Several investigations also report anger and irritability as a distinct feature of anticipatory grief. In comparative studies, spouses who had cared for a partner through a lengthy illness scored higher on irritability than those bereaved by sudden death. These authors attribute the reaction to the tension between 'letting go' and engaging in caretaking, leading to difficulties in emotional controls. Accompanied by the increased levels of anger, the emotional response tend to be more acute, and atypical to conventional grief.

Taken together, the mixed findings reflect the conceptual and methodological heterogeneity of the field, and illustrate why no consensus yet exists on whether anticipatory grief ultimately mitigates or exacerbates post-loss distress.

== Navigating anticipatory grief ==
Researchers examine therapeutic models that support families and individuals experiencing anticipatory grief. The individual approach centralizes the client's experience outside the family or grieving group by focusing on their needs. During the grieving process, group dynamics include various reactions to the situation, allowing other people’s feelings to mask or comprise one’s own feelings. Individual therapy is beneficial for helping the client understand what they feel outside of the group dynamics and practice coping skills to aid their own journey through grief. Clinical psychologist Therese A. Rando (2000) describes six dimensions of anticipatory mourning: perspective, time focusing, influencing factors, contextual levels, generic operations, and major sources of adaptional demands. The first three determine the experience of grief, and the last three are experiential dimensions.

The family approach observes group dynamics during the grieving process to identify which individuals could most benefit from therapeutic intervention. Kissane, Lichtenthal, and Zaider (2007) constructed the Family-Focused Grief Therapy model to evaluate group functioning and identify the members most affected. This model targets family cohesion, conflict resolution, and communication by optimizing mutual support in grief. It includes 90-minute meetings for 6-10 sessions to understand the group dynamic interactions alongside the individual identity of the patient.
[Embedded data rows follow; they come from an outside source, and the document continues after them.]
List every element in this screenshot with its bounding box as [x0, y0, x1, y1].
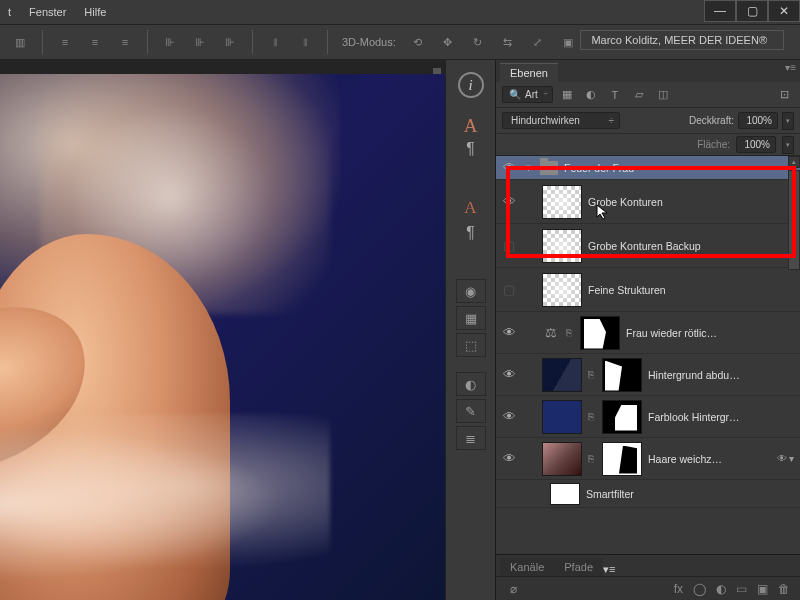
- filter-type-icon[interactable]: T: [605, 86, 625, 104]
- layer-thumbnail[interactable]: [542, 442, 582, 476]
- menu-item[interactable]: t: [8, 6, 11, 18]
- distribute-v-icon[interactable]: ⦀: [293, 30, 317, 54]
- visibility-toggle[interactable]: 👁: [500, 194, 518, 209]
- menu-item-hilfe[interactable]: Hilfe: [84, 6, 106, 18]
- opacity-value[interactable]: 100%: [738, 112, 778, 129]
- color-icon[interactable]: ▦: [456, 306, 486, 330]
- scale-icon[interactable]: ⤢: [526, 30, 550, 54]
- visibility-toggle[interactable]: 👁: [500, 160, 518, 175]
- panel-menu-icon[interactable]: ▾≡: [785, 62, 796, 73]
- close-button[interactable]: ✕: [768, 0, 800, 22]
- tab-pfade[interactable]: Pfade: [554, 558, 603, 576]
- link-layers-icon[interactable]: ⌀: [510, 582, 517, 596]
- layer-thumbnail[interactable]: [542, 400, 582, 434]
- link-icon[interactable]: ⎘: [588, 411, 596, 422]
- properties-icon[interactable]: ≣: [456, 426, 486, 450]
- pan-icon[interactable]: ✥: [436, 30, 460, 54]
- align-right-icon[interactable]: ≡: [113, 30, 137, 54]
- layer-row[interactable]: 👁 ⎘ Farblook Hintergr…: [496, 396, 800, 438]
- paragraph-panel-icon[interactable]: ¶: [466, 140, 475, 158]
- info-icon[interactable]: i: [458, 72, 484, 98]
- fx-badge[interactable]: 👁▾: [777, 453, 796, 464]
- adjustment-icon[interactable]: ◐: [716, 582, 726, 596]
- layer-name[interactable]: Hintergrund abdu…: [648, 369, 740, 381]
- layer-thumbnail[interactable]: [542, 185, 582, 219]
- align-left-icon[interactable]: ≡: [53, 30, 77, 54]
- camera-icon[interactable]: ▣: [556, 30, 580, 54]
- distribute-v-icon[interactable]: ⦀: [263, 30, 287, 54]
- link-icon[interactable]: ⎘: [566, 327, 574, 338]
- slide-icon[interactable]: ⇆: [496, 30, 520, 54]
- fill-dropdown-icon[interactable]: ▾: [782, 136, 794, 154]
- layer-row[interactable]: 👁 ⚖ ⎘ Frau wieder rötlic…: [496, 312, 800, 354]
- layer-row[interactable]: ▢ Grobe Konturen Backup: [496, 224, 800, 268]
- group-icon[interactable]: ▭: [736, 582, 747, 596]
- blend-mode-dropdown[interactable]: Hindurchwirken: [502, 112, 620, 129]
- styles-icon[interactable]: ⬚: [456, 333, 486, 357]
- link-icon[interactable]: ⎘: [588, 369, 596, 380]
- smartfilter-row[interactable]: Smartfilter: [496, 480, 800, 508]
- layer-mask-thumbnail[interactable]: [602, 400, 642, 434]
- filter-kind-dropdown[interactable]: 🔍 Art: [502, 86, 553, 103]
- maximize-button[interactable]: ▢: [736, 0, 768, 22]
- visibility-toggle[interactable]: 👁: [500, 409, 518, 424]
- layer-name[interactable]: Farblook Hintergr…: [648, 411, 740, 423]
- opacity-dropdown-icon[interactable]: ▾: [782, 112, 794, 130]
- layer-name[interactable]: Grobe Konturen Backup: [588, 240, 701, 252]
- visibility-toggle[interactable]: ▢: [500, 282, 518, 297]
- brush-icon[interactable]: ✎: [456, 399, 486, 423]
- filter-toggle[interactable]: ⊡: [774, 86, 794, 104]
- filter-shape-icon[interactable]: ▱: [629, 86, 649, 104]
- swatches-icon[interactable]: ◉: [456, 279, 486, 303]
- layer-name[interactable]: Frau wieder rötlic…: [626, 327, 717, 339]
- layer-thumbnail[interactable]: [542, 273, 582, 307]
- filter-smart-icon[interactable]: ◫: [653, 86, 673, 104]
- layer-name[interactable]: Grobe Konturen: [588, 196, 663, 208]
- layers-list[interactable]: ▴ 👁 ▼ Feuer der Frau 👁 Grobe Konturen: [496, 156, 800, 554]
- visibility-toggle[interactable]: 👁: [500, 325, 518, 340]
- layer-mask-thumbnail[interactable]: [602, 358, 642, 392]
- visibility-toggle[interactable]: 👁: [500, 451, 518, 466]
- paragraph-styles-icon[interactable]: ¶: [466, 224, 475, 242]
- canvas-area[interactable]: [0, 60, 445, 600]
- layer-thumbnail[interactable]: [542, 358, 582, 392]
- visibility-toggle[interactable]: ▢: [500, 238, 518, 253]
- layer-mask-thumbnail[interactable]: [602, 442, 642, 476]
- adjustments-icon[interactable]: ◐: [456, 372, 486, 396]
- new-layer-icon[interactable]: ▣: [757, 582, 768, 596]
- panel-menu-icon[interactable]: ▾≡: [603, 563, 615, 576]
- align-center-icon[interactable]: ≡: [83, 30, 107, 54]
- fill-value[interactable]: 100%: [736, 136, 776, 153]
- arrange-icon[interactable]: ▥: [8, 30, 32, 54]
- tab-layers[interactable]: Ebenen: [500, 63, 558, 82]
- roll-icon[interactable]: ↻: [466, 30, 490, 54]
- char-styles-icon[interactable]: A: [458, 195, 484, 221]
- layer-row[interactable]: ▢ Feine Strukturen: [496, 268, 800, 312]
- visibility-toggle[interactable]: 👁: [500, 367, 518, 382]
- layer-row[interactable]: 👁 ⎘ Haare weichz… 👁▾: [496, 438, 800, 480]
- distribute-icon[interactable]: ⊪: [218, 30, 242, 54]
- layer-row[interactable]: 👁 ⎘ Hintergrund abdu…: [496, 354, 800, 396]
- filter-pixel-icon[interactable]: ▦: [557, 86, 577, 104]
- scrollbar[interactable]: [788, 170, 800, 270]
- layer-row[interactable]: 👁 Grobe Konturen: [496, 180, 800, 224]
- account-dropdown[interactable]: Marco Kolditz, MEER DER IDEEN®: [580, 30, 784, 50]
- trash-icon[interactable]: 🗑: [778, 582, 790, 596]
- distribute-icon[interactable]: ⊪: [158, 30, 182, 54]
- layer-thumbnail[interactable]: [542, 229, 582, 263]
- layer-mask-thumbnail[interactable]: [580, 316, 620, 350]
- mask-icon[interactable]: ◯: [693, 582, 706, 596]
- layer-name[interactable]: Haare weichz…: [648, 453, 722, 465]
- orbit-icon[interactable]: ⟲: [406, 30, 430, 54]
- minimize-button[interactable]: —: [704, 0, 736, 22]
- fx-icon[interactable]: fx: [674, 582, 683, 596]
- link-icon[interactable]: ⎘: [588, 453, 596, 464]
- layer-group-header[interactable]: 👁 ▼ Feuer der Frau: [496, 156, 800, 180]
- layer-name[interactable]: Feine Strukturen: [588, 284, 666, 296]
- filter-adjust-icon[interactable]: ◐: [581, 86, 601, 104]
- disclose-icon[interactable]: ▼: [524, 163, 534, 173]
- menu-item-fenster[interactable]: Fenster: [29, 6, 66, 18]
- distribute-icon[interactable]: ⊪: [188, 30, 212, 54]
- smartfilter-mask[interactable]: [550, 483, 580, 505]
- character-panel-icon[interactable]: A: [464, 115, 478, 137]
Another group model is the Family Systems-Illness model (Rolland, 1990), which highlights family challenges in addressing death by creating a psychosocial map.

Hospice and palliative care workers may experience their own grief while supporting patients, including anticipatory grief. Professionalism may be compromised throughout this process, which calls for self-monitoring and using supervisors and peers for support. The internal process of hospice and palliative care professionals impacts the relationship between themselves, the patient, and the patient’s family. Hospice and palliative care professionals must remain aware of the changing dynamics of grief within the families of dying patients. Tension and conflict may appear but remain hidden while navigating loss, affecting the patient’s experience. Evidence suggests that hospice and palliative care facilities may benefit from further training on anticipatory grief regarding their interpersonal relationships, financial decisions, and other aspects of the grieving process.